Edinburgh is a different story. It is not a gold mine but a full-on treasure-hoard of everything I hold dear about human creation: beautiful buildings of every age past leaning upon each other, narrow passages and steep, dark stairwells winding through soaring stone buildings clinging to the stony hide of the land they are built on. Cobble and flag on the ground everywhere are slick with wet and the sky is a shifting iron mass of pure emotion, tugging your heart this way and that. The people are kind but earnest and solemn in a way that reminds a young American traveler that their lives are built upon those uncounted before them, that they have been here a long time. The many planar levels of the city overlap deliciously: it seems that every road is a bridge or an underpass, with so many diagonals and inclines making you feel like secret meetings could be whispered above or below or behind you anywhere.
But truly, in what other city can you walk five minutes away from that and be here:
And the museums-BY GOD the museums! The National Museum of Scotland has some of the coolest artifacts and greatest presentation of all the museums I have been to, not to mention a totally badass logo. On top of that, my awesome friend Rob (deeply involved in the Beltane and Samhain city festivals) knew a lot of museum people, and we got invited to a "Night Museum Party", where the museum re-opened at 9 PM and all five floors were devoted to partying and music and looking at artifacts and Giant Jenga and Giant Connect-Four and holding boa-constrictors, etc. There were many more museums but this is the one I visited the most.
And now the old stuff! This incredible (whalebone?) carved reliquary. I love boxes.

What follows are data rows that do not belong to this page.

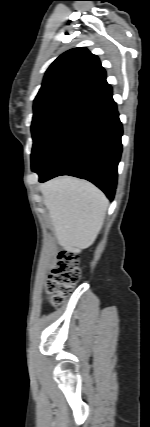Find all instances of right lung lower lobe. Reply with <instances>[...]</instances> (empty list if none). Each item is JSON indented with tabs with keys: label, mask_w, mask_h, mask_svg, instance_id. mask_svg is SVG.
Returning a JSON list of instances; mask_svg holds the SVG:
<instances>
[{
	"label": "right lung lower lobe",
	"mask_w": 150,
	"mask_h": 427,
	"mask_svg": "<svg viewBox=\"0 0 150 427\" xmlns=\"http://www.w3.org/2000/svg\"><path fill=\"white\" fill-rule=\"evenodd\" d=\"M122 125L112 90L79 112L54 141L36 173L45 182L59 175L91 181L112 200L122 152Z\"/></svg>",
	"instance_id": "98d812e1"
}]
</instances>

There were a delectable amount of Viking-age artifacts, a time of great craftsmanship in Scotland. Below is a beautiful pattern-welded sword with a clarifying schematic:
Yeahhh those twists. |
I must say that what is to this day my favorite museum in the world is this one: the National College of Surgeons Museum in Edinburgh. Stuffed to the brim with the macabre and the fascinating: surgical implements, organs in formaldehyde, bones riddled with musket balls, field surgery kits, questionable anaesthetic devices, lobotomizationalia, gangrenous limbs, and a slightly out-of-place shrine to Arthur Conan Doyle.
I was moved by this face, that of a soldier from World War One who was shot between the eyes and died. The wound was sewn up and his face preserved, exactly as it was at the time of his death.

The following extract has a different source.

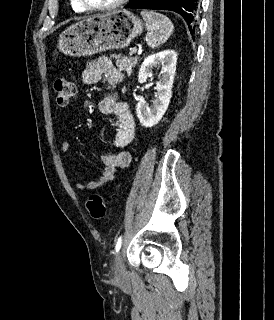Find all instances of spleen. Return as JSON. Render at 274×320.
I'll return each instance as SVG.
<instances>
[{"label": "spleen", "mask_w": 274, "mask_h": 320, "mask_svg": "<svg viewBox=\"0 0 274 320\" xmlns=\"http://www.w3.org/2000/svg\"><path fill=\"white\" fill-rule=\"evenodd\" d=\"M141 16L146 22V28L148 30V46L150 48H155V46H160L164 44L167 38L171 36L174 26L166 16L163 14H157V12H149V10H143Z\"/></svg>", "instance_id": "3e777b00"}]
</instances>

Beyond the museums, I got to visit (actually, more like "find in a labyrinth") the only full-time blade shop in Edinburgh: Macdonald Armouries! Their picturesque shop is below, at the back end of some hidden mews.

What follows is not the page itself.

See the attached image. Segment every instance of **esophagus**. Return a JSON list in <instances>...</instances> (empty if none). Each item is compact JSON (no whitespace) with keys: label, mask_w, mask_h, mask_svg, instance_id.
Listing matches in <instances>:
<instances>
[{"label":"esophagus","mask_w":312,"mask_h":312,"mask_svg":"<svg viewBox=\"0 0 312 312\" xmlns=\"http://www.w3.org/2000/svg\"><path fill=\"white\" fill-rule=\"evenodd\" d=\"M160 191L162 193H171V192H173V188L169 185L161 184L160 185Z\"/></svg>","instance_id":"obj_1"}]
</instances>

This is Greg, apprentice of Paul Macdonald, giving me a little tour on that brisk morning.
The door into the mews, tastefully adorned with crossbows:
Daniel shows me a crossbowman's pavaise shield and the armoury's requisite liquor cabinet:
It just so happens that the basket-hilted broadsword of the infamous Highland outlaw Rob Roy MacGregor was in for repairs (on loan from his heirs). Here I am, just giving it a little handle. Felt great! Nice and light.
But this stint too had to end, for it turned to March, and on the Third day of that month I was to meet Mr. Owen Bush, the man for whom I traveled to the UK, at London's famous Park Lane Arms fair. So once again I wended south!